For the study conducted by a team at Yale University, thirty-two pig brains were collected from an abattoir. The organs were connected to a system that rhythmically pumped (to mimic the pulse) a specially designed liquid round the brain, which contained synthetic blood to carry oxygen and drugs to slow or reverse the death of brain cells.
The study, published in the journal Nature, showed a reduction in brain cell death, the restoration of blood vessels and some brain activity. The researchers found working synapses — the connections between brain cells that allow them to communicate — while the brains also showed a normal response to medication and used up the same amount of oxygen as a normal brain 10 hours after the pigs were decapitated.
However, here was no sign of the brain-wide electrical activity in an electroencephalogram (EEG brain scan) that would signal awareness or perception, meaning that the brains remained biologically alive while being fundamentally dead.
"Cell death in the brain occurs across a longer time window that we previously thought. What we are showing is the process of cell death is a gradual, stepwise process. And that some of those processes can be either postponed, preserved or even reversed," said Nenad Sestan, a professor of neuroscience at Yale University.
The pig brains came from the pork industry; the animals were not raised in a lab for this experiment, yet Yale scientists were so concerned the pigs might become conscious that they gave drugs to the disembodied brains to reduce any higher brain activity.
Ethicists, writing in Nature, say new guidelines are needed for this field because animals used for research could end up in a "grey area — not alive, but not completely dead".
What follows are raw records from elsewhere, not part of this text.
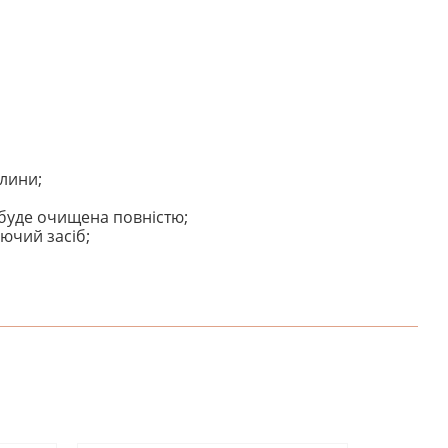
илини;
 буде очищена повністю;
ючий засіб;
НАПИШІТЬ ВІДГУК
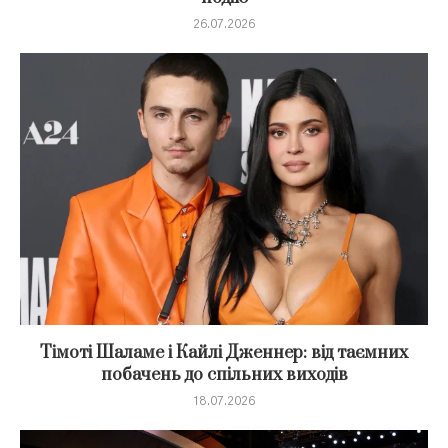
26.07.2026
Тімоті Шаламе і Кайлі Дженнер: від таємних
побачень до спільних виходів
18.07.2026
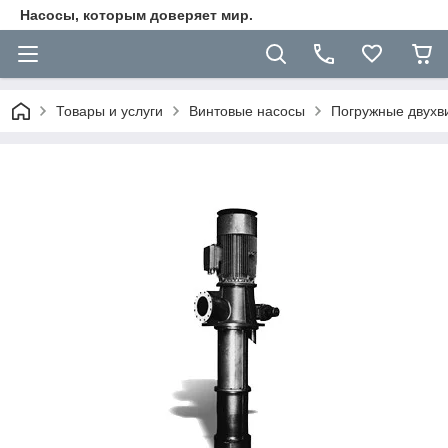
Насосы, которым доверяет мир.
Товары и услуги
Винтовые насосы
Погружные двухв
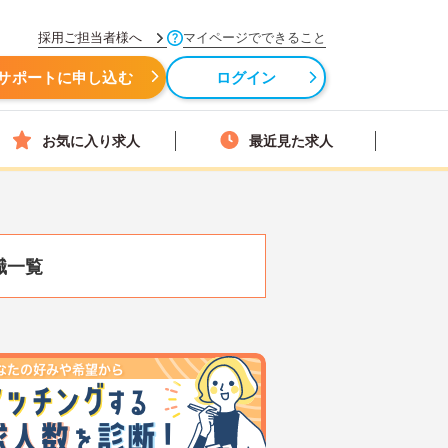
採用ご担当者様へ
マイページでできること
サポートに申し込む
ログイン
お気に入り求人
最近見た求人
職一覧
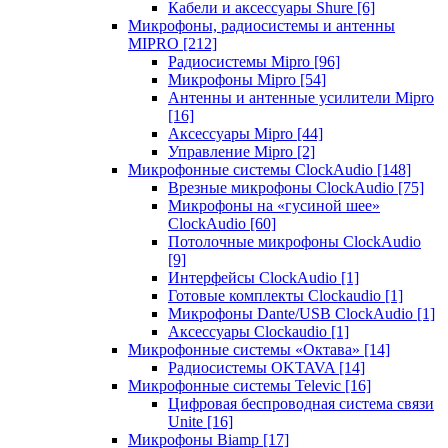
Кабели и аксессуары Shure
[6]
Микрофоны, радиосистемы и антенны
MIPRO
[212]
Радиосистемы Mipro
[96]
Микрофоны Mipro
[54]
Антенны и антенные усилители Mipro
[16]
Аксессуары Mipro
[44]
Управление Mipro
[2]
Микрофонные системы ClockAudio
[148]
Врезные микрофоны ClockAudio
[75]
Микрофоны на «гусиной шее»
ClockAudio
[60]
Потолочные микрофоны ClockAudio
[9]
Интерфейсы ClockAudio
[1]
Готовые комплекты Clockaudio
[1]
Микрофоны Dante/USB ClockAudio
[1]
Аксессуары Clockaudio
[1]
Микрофонные системы «Октава»
[14]
Радиосистемы OKTAVA
[14]
Микрофонные системы Televic
[16]
Цифровая беспроводная система связи
Unite
[16]
Микрофоны Biamp
[17]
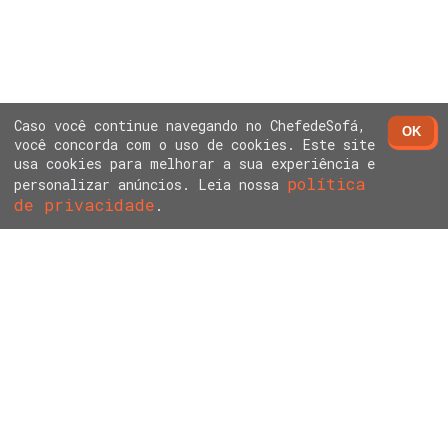
Caso você continue navegando no ChefedeSofá,
OK
você concorda com o uso de cookies. Este site
usa cookies para melhorar a sua experiência e
política
personalizar anúncios. Leia nossa
de privacidade
.
Sobre nós
Política de Privacidade
Contato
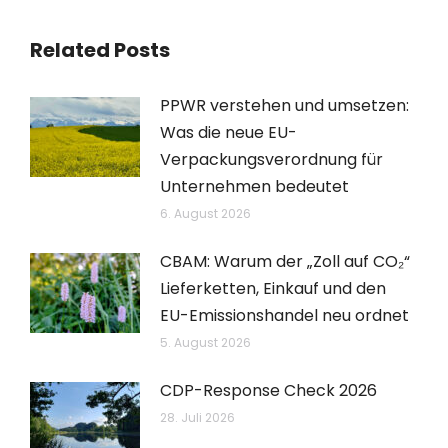
Related Posts
PPWR verstehen und umsetzen:
Was die neue EU-
Verpackungsverordnung für
Unternehmen bedeutet
6. August 2026
CBAM: Warum der „Zoll auf CO₂“
Lieferketten, Einkauf und den
EU-Emissionshandel neu ordnet
5. August 2026
CDP-Response Check 2026
28. Juli 2026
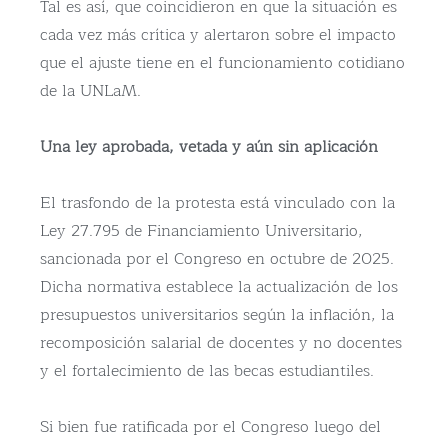
Tal es así, que coincidieron en que la situación es
cada vez más crítica y alertaron sobre el impacto
que el ajuste tiene en el funcionamiento cotidiano
de la UNLaM.
Una ley aprobada, vetada y aún sin aplicación
El trasfondo de la protesta está vinculado con la
Ley 27.795 de Financiamiento Universitario,
sancionada por el Congreso en octubre de 2025.
Dicha normativa establece la actualización de los
presupuestos universitarios según la inflación, la
recomposición salarial de docentes y no docentes
y el fortalecimiento de las becas estudiantiles.
Si bien fue ratificada por el Congreso luego del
The immediate benefit of this work will be for scientists studying the brain in diseases like Alzheimer's, as well as helping to find better ways of protecting the brain after traumas such as a stroke or being starved of oxygen at birth.
This kind of recovery didn’t completely change the meaning of death. Tara Spires-Jones, deputy director of the Centre for Discovery Brain Sciences at the University of Edinburgh, said: "This study is a long way from preserving human brain function after death as portrayed in the cartoon Futurama where heads were kept alive in a jar,” yet noted that the study might provide a decision for a temporary preservation of some of the more basic cell functions in the pig brain.